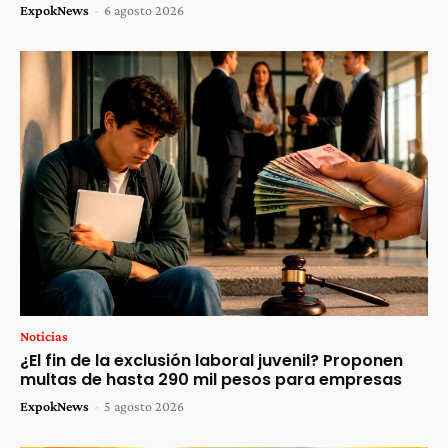
ExpokNews
-
6 agosto 2026
Noticias
¿El fin de la exclusión laboral juvenil? Proponen
multas de hasta 290 mil pesos para empresas
ExpokNews
-
5 agosto 2026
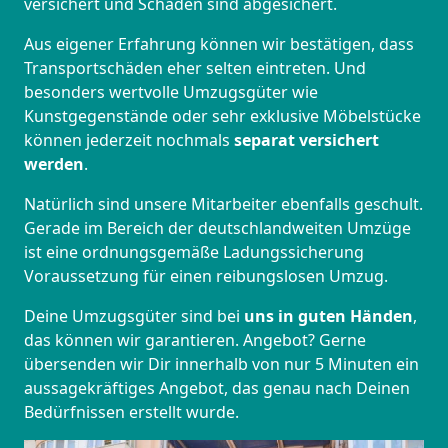
versichert und Schäden sind abgesichert.
Aus eigener Erfahrung können wir bestätigen, dass
Transportschäden eher selten eintreten. Und
besonders wertvolle Umzugsgüter wie
Kunstgegenstände oder sehr exklusive Möbelstücke
können jederzeit nochmals
separat versichert
werden
.
Natürlich sind unsere Mitarbeiter ebenfalls geschult.
Gerade im Bereich der deutschlandweiten Umzüge
ist eine ordnungsgemäße Ladungssicherung
Voraussetzung für einen reibungslosen Umzug.
Deine Umzugsgüter sind bei
uns in guten Händen
,
das können wir garantieren. Angebot? Gerne
übersenden wir Dir innerhalb von nur 5 Minuten ein
aussagekräftiges Angebot, das genau nach Deinen
Bedürfnissen erstellt wurde.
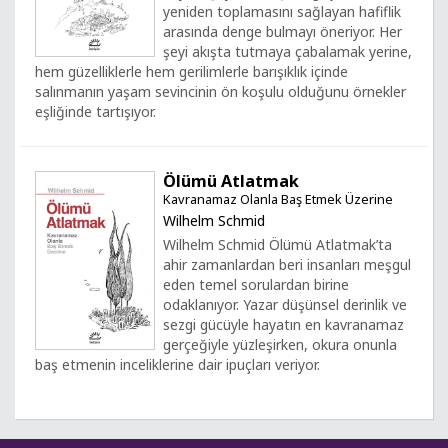
yeniden toplamasını sağlayan hafiflik
arasında denge bulmayı öneriyor. Her
şeyi akışta tutmaya çabalamak yerine,
hem güzelliklerle hem gerilimlerle barışıklık içinde
salınmanın yaşam sevincinin ön koşulu olduğunu örnekler
eşliğinde tartışıyor.
Ölümü Atlatmak
Kavranamaz Olanla Baş Etmek Üzerine
Wilhelm Schmid
Wilhelm Schmid Ölümü Atlatmak’ta
ahir zamanlardan beri insanları meşgul
eden temel sorulardan birine
odaklanıyor. Yazar düşünsel derinlik ve
sezgi gücüyle hayatın en kavranamaz
gerçeğiyle yüzleşirken, okura onunla
baş etmenin inceliklerine dair ipuçları veriyor.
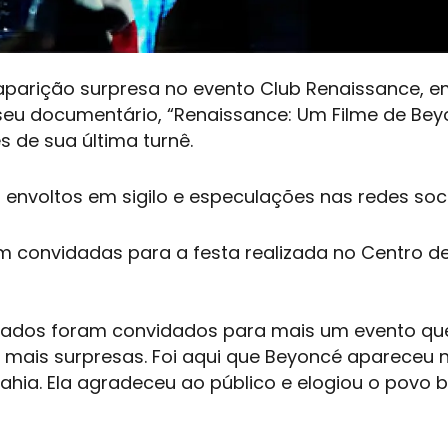
a aparição surpresa no evento Club Renaissance, 
eu documentário, “Renaissance: Um Filme de Bey
 de sua última turnê.
envoltos em sigilo e especulações nas redes soci
m convidadas para a festa realizada no Centro d
idados foram convidados para mais um evento qu
 mais surpresas. Foi aqui que Beyoncé apareceu n
hia. Ela agradeceu ao público e elogiou o povo br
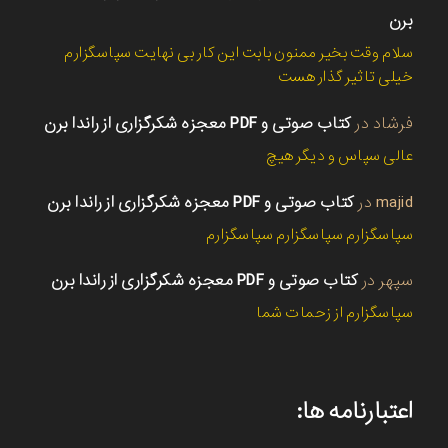
برن
سلام وقت بخیر ممنون بابت این کار بی نهایت سپاسگزارم
خیلی تاثیر گذار هست
فرشاد
در
کتاب صوتی و PDF معجزه شکرگزاری از راندا برن
عالی سپاس و دیگر هیچ
majid
در
کتاب صوتی و PDF معجزه شکرگزاری از راندا برن
سپاسگزارم سپاسگزارم سپاسگزارم
سپهر
در
کتاب صوتی و PDF معجزه شکرگزاری از راندا برن
سپاسگزارم از زحمات شما
اعتبارنامه ها:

◇ ◇ ◇ ◇ ◇

• [Task requirements]: An exact copy of the lines from the one with "خیلی تاثیر گذار هست" through the last line of the listing is the whole answer.

• [Solution to this task]:
خیلی تاثیر گذار هست
فرشاد
در
کتاب صوتی و PDF معجزه شکرگزاری از راندا برن
عالی سپاس و دیگر هیچ
majid
در
کتاب صوتی و PDF معجزه شکرگزاری از راندا برن
سپاسگزارم سپاسگزارم سپاسگزارم
سپهر
در
کتاب صوتی و PDF معجزه شکرگزاری از راندا برن
سپاسگزارم از زحمات شما
اعتبارنامه ها:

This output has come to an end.